The Challenges Associated with Legal Technology Adoption

The Challenges Associated with

Legal Technology Adoption
By Stacey E Burke, Legal Influencer


By now, businesses worldwide have grown to understand the importance of technology with regard to effective operations, especially during transitional times. Law firms are no different, as they must now – if they have not already – adopt legal technology at a faster and more thoughtful rate in order to survive and remain profitable. Any doubt the legal industry had about the benefits and/or necessity of technology to the law firm business model should be disappearing rapidly.

But even once law firm employees know technology can and will facilitate a myriad of improvements both within the firm itself and on behalf of the entity, many remain resistant or at least hesitant to evolving. This article seeks to examine the reasons why legal technology adoption can be challenging and present advice as to how to resolve or mitigate these challenges.

Historical Lack of Knowledge Management

Law firms are notorious for failing to effectively store and retain historical data in a meaningful way. Many firms that have been in existence for over 50 years have lost scores of valuable data points due to a lack of internal aggregation of items such as number of total matters handled on behalf of long-term clients, statistics on resolution of matters before certain judges and in certain courts, staff performance metrics, and more. This lack of information preservation squanders countless opportunities for remarketing, cross-selling, and fine-tuning litigation strategies, among others. It also prevents a firm from truly assessing where its pain points have been over time, and from analysing internal productivity trends in an effort to reduce overhead and prevent passing through unnecessary costs to clients.

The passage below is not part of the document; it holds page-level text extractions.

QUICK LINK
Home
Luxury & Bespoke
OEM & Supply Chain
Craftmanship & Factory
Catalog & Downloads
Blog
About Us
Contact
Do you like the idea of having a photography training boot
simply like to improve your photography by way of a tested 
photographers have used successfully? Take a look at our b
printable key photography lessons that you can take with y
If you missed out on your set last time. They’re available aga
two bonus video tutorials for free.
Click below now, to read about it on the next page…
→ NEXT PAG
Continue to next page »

Inadequate Needs Assessment

Before a firm begins its software search process, educated decision-makers need to assess the specific needs of both the organization and its workers, & gain as much insight as possible from the employees who will use the systems most through surveys and interviews. Ask your workers at every level what challenges they are currently facing and which current software and hardware options and items they feel could be most improved upon in order to bolster their current job duties. Conducting an internal needs assessment is crucial, largely because management is most often completely out of touch with the true thoughts and needs of the staff using the solutions they purchase. Finding out what current staff members can't live without as well as what they despise using will go a long way toward both informing the firm's decision making concerning solution selection and to obtaining employee buy-in when the ultimate purchases are made and implementation begins.

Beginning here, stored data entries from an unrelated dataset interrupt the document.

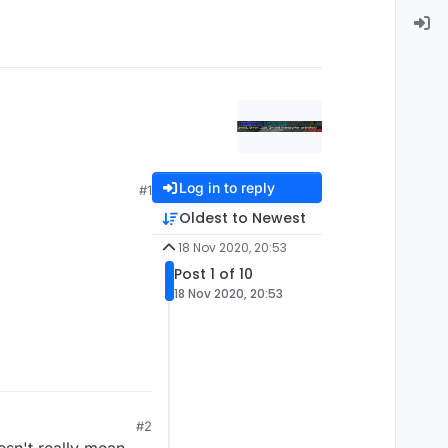
Log in to reply
#1
Oldest to Newest
18 Nov 2020, 20:53
Post 1 of 10
18 Nov 2020, 20:53
#2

Piecemeal Solution Selection

Law firms must have a long-term strategy that encourages technology adoption; unfortunately, firms often opt for a more piecemeal approach to tech adoption and implementation. A lawyer or office manager may feel like short-term progress to address one really annoying pain point is sufficient to warrant the purchase of an expensive solution without thinking it through, but actions like these will not result in a positive departure from legacy systems, and will likely alienate and anger long term employees used to and invested in existing structures. Rather than responding to salespeople you meet at events, cold emails or calls from vendors, or a friend’s recommendation from another law firm, a technology adoption committee should be formed that includes staff members of all levels, including someone from information technology as that person will be intimately involved in the actual implementation and integration of the new program or programs.



Skills Gap Affects Rate of Adoption

Law firm employees of all titles and at all levels are affected by skills gaps that hinder the adoption of legal technology. These skills gaps can be caused by deficits in experience, training, and/or education. Skills gaps will absolutely affect the rate of adoption, both during training and once a new legal technology solution is implemented. I have personally seen one rogue, angry staff member completely derail a training session out of fear due to her own lack of education and lack of experience working with advanced software. Meeting everyone on your team where they are is crucial to setting the firm up for success, even if it means having separate training sessions for employees at different skill levels. The initial investment in skill level-based training will pay the firm in dividends as all workers learn to adopt according to their own abilities.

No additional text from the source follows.